Before I had kids, I didn't know...
Well, I could end that whole sentence there, really. I didn't know so much. I wasn't prepared for all the things I didn't know. I don't just mean about kids (though I could write for a hundred years on that topic and still not be done telling you all that I don't know about them). What I didn't know about was motherhood, specifically how it affected the women around me.
I didn't know all of the things that motherhood could mean, that the mere whisper of the word could light one person up and shut another down.
I thought it was easy, becoming a mom. Miscarriages and infertility were rare occurrences, distant aches that happened to far away people. I didn't know there would come a time when it would feel like I knew just as many women who struggled to become moms as I did those who already were. I didn't know the unfulfilled promise that slipped away from me at Christmastime four years ago would tightly bind me to people who might otherwise have been passing ships in my life.
I didn't know.
I didn't know these things until the women around me, bold and beautiful and broken, reached out. I didn't know until I let them sweep up my splintered pieces. I didn't know until they showed me their bruises, too. And then, not in a rush or all at once, but slowly and with great heartache, I knew.
I have friends whose mothers aren't here and those whose babies aren't. Friends who ache to their very core with longing to carry life, and those who are drowning in the every second, minute, hour commitment that little lives bring. It's a complicated web of heart-heaviness that threatens to divide us so we can remain tortured alone. What better way for darkness to win and swallow us whole than to convince women that we're islands in this vast and endless ocean of motherhood? That our pain is too deep and too heavy for anyone on this side of heaven to understand, let alone carry the load with us.

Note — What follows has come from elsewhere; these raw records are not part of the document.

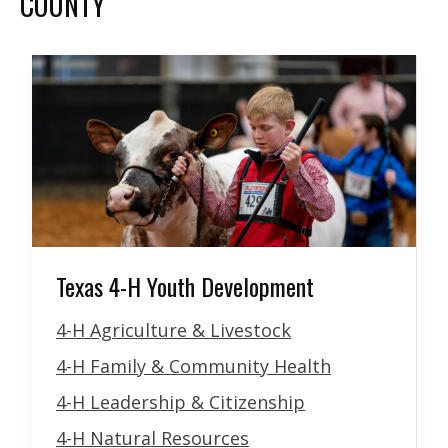
COUNTY
Texas 4-H Youth Development
4-H Agriculture & Livestock
4-H Family & Community Health
4-H Leadership & Citizenship
4-H Natural Resources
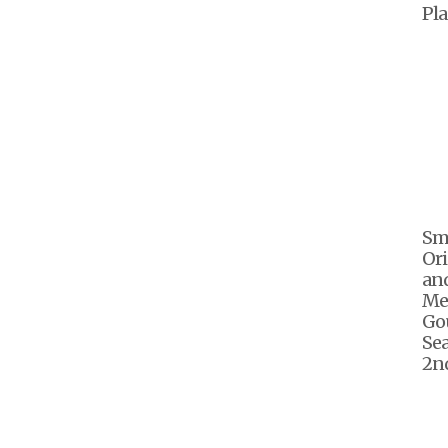
Pla
Sm
Ori
an
Me
Go
Sea
2nd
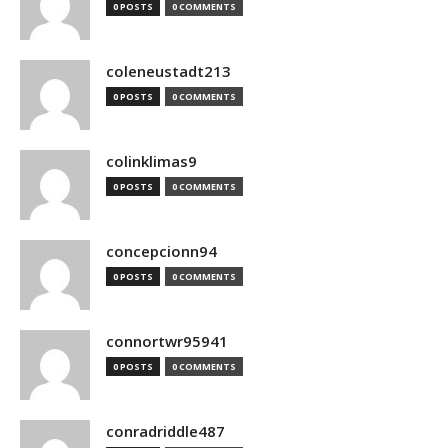
0 POSTS
0 COMMENTS
coleneustadt213
0 POSTS
0 COMMENTS
colinklimas9
0 POSTS
0 COMMENTS
concepcionn94
0 POSTS
0 COMMENTS
connortwr95941
0 POSTS
0 COMMENTS
conradriddle487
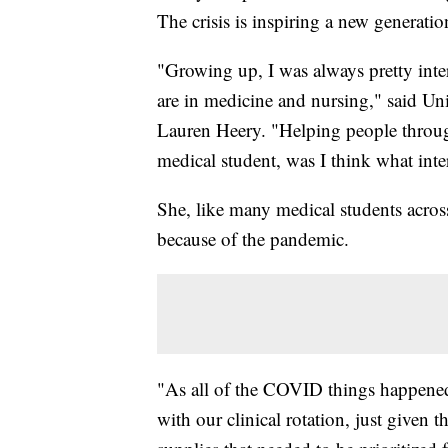
The crisis is inspiring a new generatio
"Growing up, I was always pretty inte
are in medicine and nursing," said Un
Lauren Heery. "Helping people throug
medical student, was I think what inte
She, like many medical students across
because of the pandemic.
"As all of the COVID things happened,
with our clinical rotation, just given t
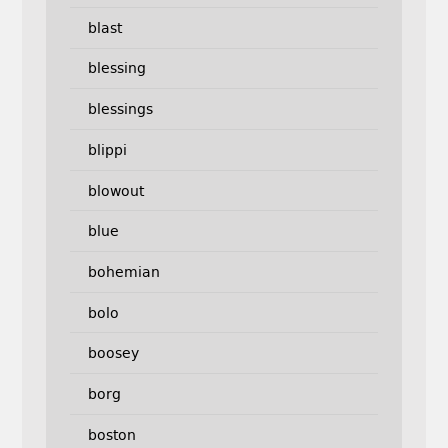
blast
blessing
blessings
blippi
blowout
blue
bohemian
bolo
boosey
borg
boston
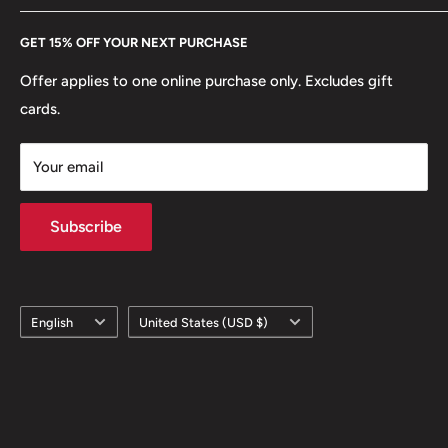
Every Hobby of Kings coin purchase supports charities in
Etsy
GET 15% OFF YOUR NEXT PURCHASE
Europe.
Learn More
Offer applies to one online purchase only. Excludes gift
cards.
Your email
Subscribe
Language
Country/region
English
United States (USD $)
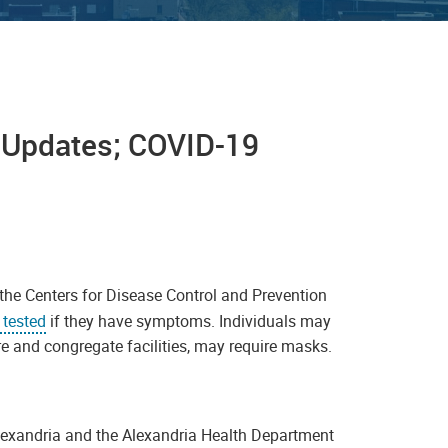
9 Updates; COVID-19
the Centers for Disease Control and Prevention
 tested
if they have symptoms. Individuals may
re and congregate facilities, may require masks.
Alexandria and the Alexandria Health Department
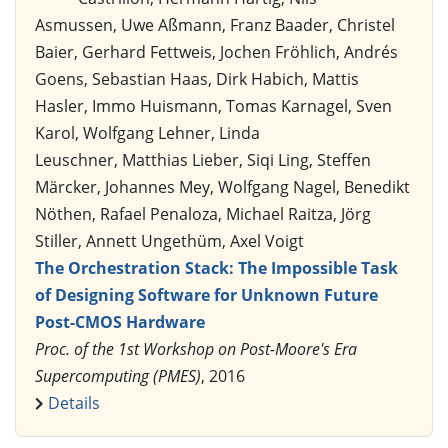
Asmussen, Uwe Aßmann, Franz Baader, Christel
Baier, Gerhard Fettweis, Jochen Fröhlich, Andrés
Goens, Sebastian Haas, Dirk Habich, Mattis
Hasler, Immo Huismann, Tomas Karnagel, Sven
Karol, Wolfgang Lehner, Linda
Leuschner, Matthias Lieber, Siqi Ling, Steffen
Märcker, Johannes Mey, Wolfgang Nagel, Benedikt
Nöthen, Rafael Penaloza, Michael Raitza, Jörg
Stiller, Annett Ungethüm, Axel Voigt
The Orchestration Stack: The Impossible Task
of Designing Software for Unknown Future
Post-CMOS Hardware
Proc. of the 1st Workshop on Post-Moore's Era
Supercomputing (PMES)
, 2016
Details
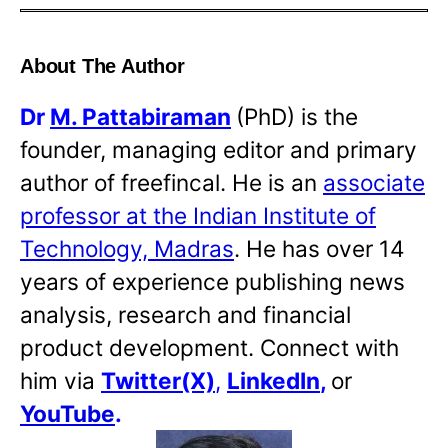
About The Author
Dr
M. Pattabiraman
(PhD) is the
founder, managing editor and primary
author of freefincal. He is an
associate
professor at the Indian Institute of
Technology, Madras
. He has over 14
years of experience publishing news
analysis, research and financial
product development. Connect with
him via
Twitter(X)
,
LinkedIn
,
or
YouTube
.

We can remain silent and burdened. Stoop-shouldered with the weight of being unknown and not understood. Or straight-backed and unwilling to bend, lest we break.
But we can also reach out. We can refuse to let those around us think they're the only ones who have ever felt the pounding throb of loss and unanswered questions. We can turn coffee dates and Facebook messages and kitchen tables into glimpses of hope and Heaven.
We can let others know that we know, too.